(Items from a dataset)
□ □ □ □ □

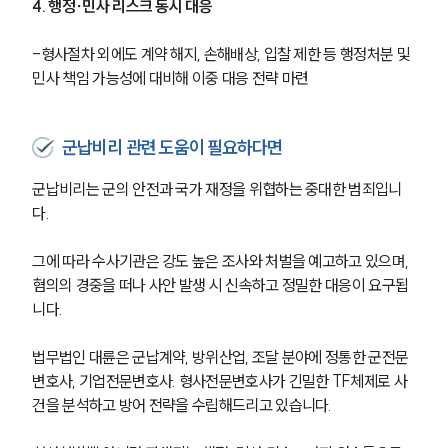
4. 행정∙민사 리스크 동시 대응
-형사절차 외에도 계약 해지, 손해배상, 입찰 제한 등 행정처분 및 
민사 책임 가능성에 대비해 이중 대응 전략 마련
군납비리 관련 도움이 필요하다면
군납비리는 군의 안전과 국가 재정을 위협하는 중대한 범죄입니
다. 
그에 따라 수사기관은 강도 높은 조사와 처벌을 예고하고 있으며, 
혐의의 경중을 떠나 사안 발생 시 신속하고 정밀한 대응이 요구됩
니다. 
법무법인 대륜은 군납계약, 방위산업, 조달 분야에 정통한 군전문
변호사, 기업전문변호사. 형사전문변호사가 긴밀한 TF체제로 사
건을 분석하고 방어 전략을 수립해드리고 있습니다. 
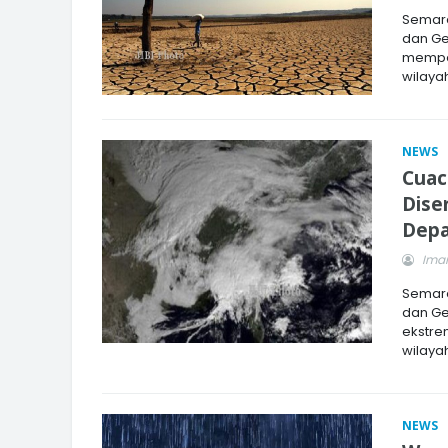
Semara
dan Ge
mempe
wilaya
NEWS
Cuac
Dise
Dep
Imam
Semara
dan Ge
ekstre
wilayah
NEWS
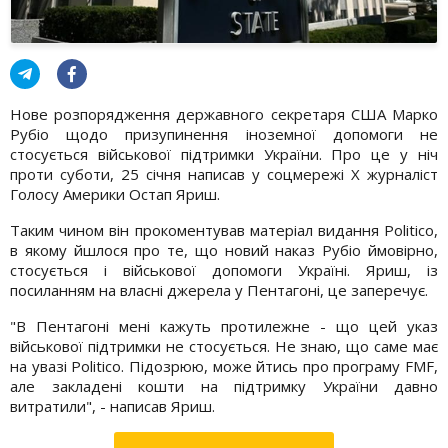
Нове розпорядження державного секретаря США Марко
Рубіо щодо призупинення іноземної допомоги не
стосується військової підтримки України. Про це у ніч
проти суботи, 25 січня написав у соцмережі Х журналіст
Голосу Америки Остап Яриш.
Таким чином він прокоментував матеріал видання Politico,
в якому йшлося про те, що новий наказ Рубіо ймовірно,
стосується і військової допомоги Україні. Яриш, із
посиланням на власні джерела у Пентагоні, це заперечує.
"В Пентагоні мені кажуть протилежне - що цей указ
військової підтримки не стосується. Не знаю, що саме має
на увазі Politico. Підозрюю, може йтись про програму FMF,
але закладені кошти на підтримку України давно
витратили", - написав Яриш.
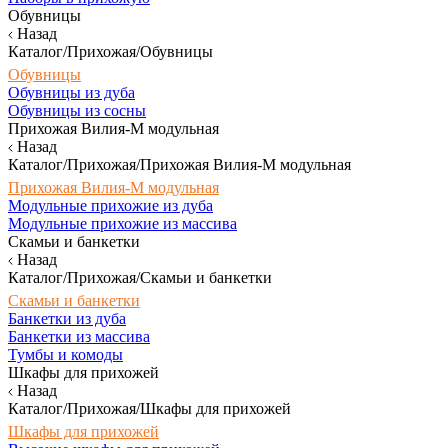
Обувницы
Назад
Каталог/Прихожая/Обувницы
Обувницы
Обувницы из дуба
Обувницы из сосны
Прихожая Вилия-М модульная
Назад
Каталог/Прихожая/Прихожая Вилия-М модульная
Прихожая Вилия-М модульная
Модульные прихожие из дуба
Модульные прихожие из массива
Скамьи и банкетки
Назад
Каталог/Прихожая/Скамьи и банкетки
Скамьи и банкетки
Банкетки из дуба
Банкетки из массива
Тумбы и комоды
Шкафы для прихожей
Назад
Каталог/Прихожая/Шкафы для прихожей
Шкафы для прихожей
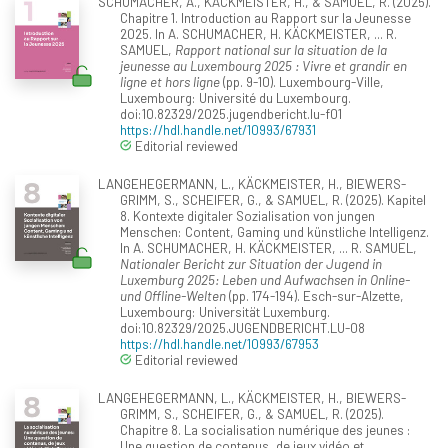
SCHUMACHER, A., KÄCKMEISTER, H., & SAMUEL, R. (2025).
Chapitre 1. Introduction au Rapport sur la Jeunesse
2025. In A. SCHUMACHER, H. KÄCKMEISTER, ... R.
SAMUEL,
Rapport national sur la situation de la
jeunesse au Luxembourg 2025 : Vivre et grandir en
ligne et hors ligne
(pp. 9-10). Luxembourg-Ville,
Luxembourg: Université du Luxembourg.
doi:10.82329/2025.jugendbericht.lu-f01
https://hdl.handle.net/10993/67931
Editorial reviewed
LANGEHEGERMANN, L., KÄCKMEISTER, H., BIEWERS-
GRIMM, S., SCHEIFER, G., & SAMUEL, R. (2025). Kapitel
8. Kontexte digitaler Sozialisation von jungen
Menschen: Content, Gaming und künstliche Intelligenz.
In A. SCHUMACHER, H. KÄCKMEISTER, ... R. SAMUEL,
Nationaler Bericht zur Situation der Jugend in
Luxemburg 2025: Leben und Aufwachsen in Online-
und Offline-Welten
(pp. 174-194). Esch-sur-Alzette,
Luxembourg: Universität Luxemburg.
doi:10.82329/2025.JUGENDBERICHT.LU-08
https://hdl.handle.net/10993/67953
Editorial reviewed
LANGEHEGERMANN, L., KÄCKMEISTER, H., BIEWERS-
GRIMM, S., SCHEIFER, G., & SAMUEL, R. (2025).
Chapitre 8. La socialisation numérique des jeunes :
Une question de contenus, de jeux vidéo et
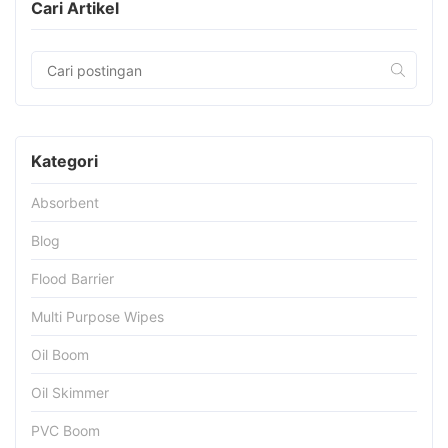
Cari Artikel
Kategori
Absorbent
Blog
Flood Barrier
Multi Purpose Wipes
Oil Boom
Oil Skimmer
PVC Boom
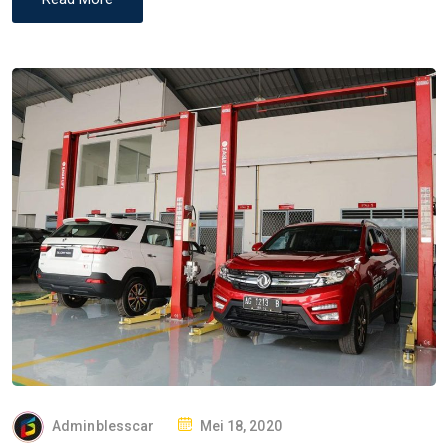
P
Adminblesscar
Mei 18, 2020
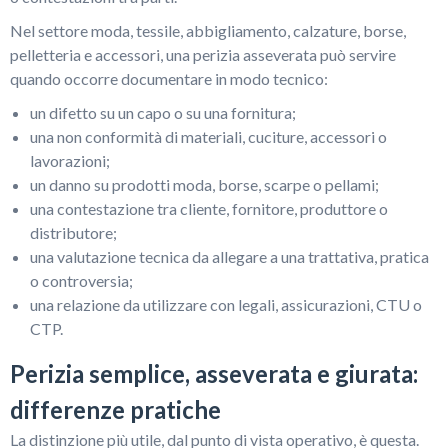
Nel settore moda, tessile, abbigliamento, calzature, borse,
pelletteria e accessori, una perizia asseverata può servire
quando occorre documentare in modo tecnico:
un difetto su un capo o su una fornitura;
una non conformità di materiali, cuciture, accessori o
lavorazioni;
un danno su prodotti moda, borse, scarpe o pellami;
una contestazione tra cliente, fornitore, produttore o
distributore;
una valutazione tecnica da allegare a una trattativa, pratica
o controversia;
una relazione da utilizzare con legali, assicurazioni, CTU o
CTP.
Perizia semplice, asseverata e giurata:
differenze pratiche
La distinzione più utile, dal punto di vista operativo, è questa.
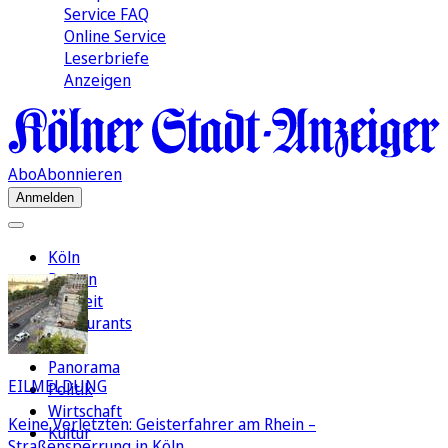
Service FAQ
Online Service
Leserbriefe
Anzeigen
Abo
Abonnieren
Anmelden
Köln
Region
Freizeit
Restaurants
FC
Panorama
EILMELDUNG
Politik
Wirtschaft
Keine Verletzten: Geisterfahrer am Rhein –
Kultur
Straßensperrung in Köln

□ □ □ □ □

◆ What you will do: Reproduce the data above exactly, but only the lines from the one showing "- написав Яриш." through the one showing "Chapitre 1. Introduction", with both ends kept and the pictures left out.

◆ Final answer:
витратили", - написав Яриш.
Обувницы
Назад
Каталог/Прихожая/Обувницы
Обувницы
Обувницы из дуба
Обувницы из сосны
Прихожая Вилия-М модульная
Назад
Каталог/Прихожая/Прихожая Вилия-М модульная
Прихожая Вилия-М модульная
Модульные прихожие из дуба
Модульные прихожие из массива
Скамьи и банкетки
Назад
Каталог/Прихожая/Скамьи и банкетки
Скамьи и банкетки
Банкетки из дуба
Банкетки из массива
Тумбы и комоды
Шкафы для прихожей
Назад
Каталог/Прихожая/Шкафы для прихожей
Шкафы для прихожей
SCHUMACHER, A., KÄCKMEISTER, H., & SAMUEL, R. (2025).
Chapitre 1. Introduction au Rapport sur la Jeunesse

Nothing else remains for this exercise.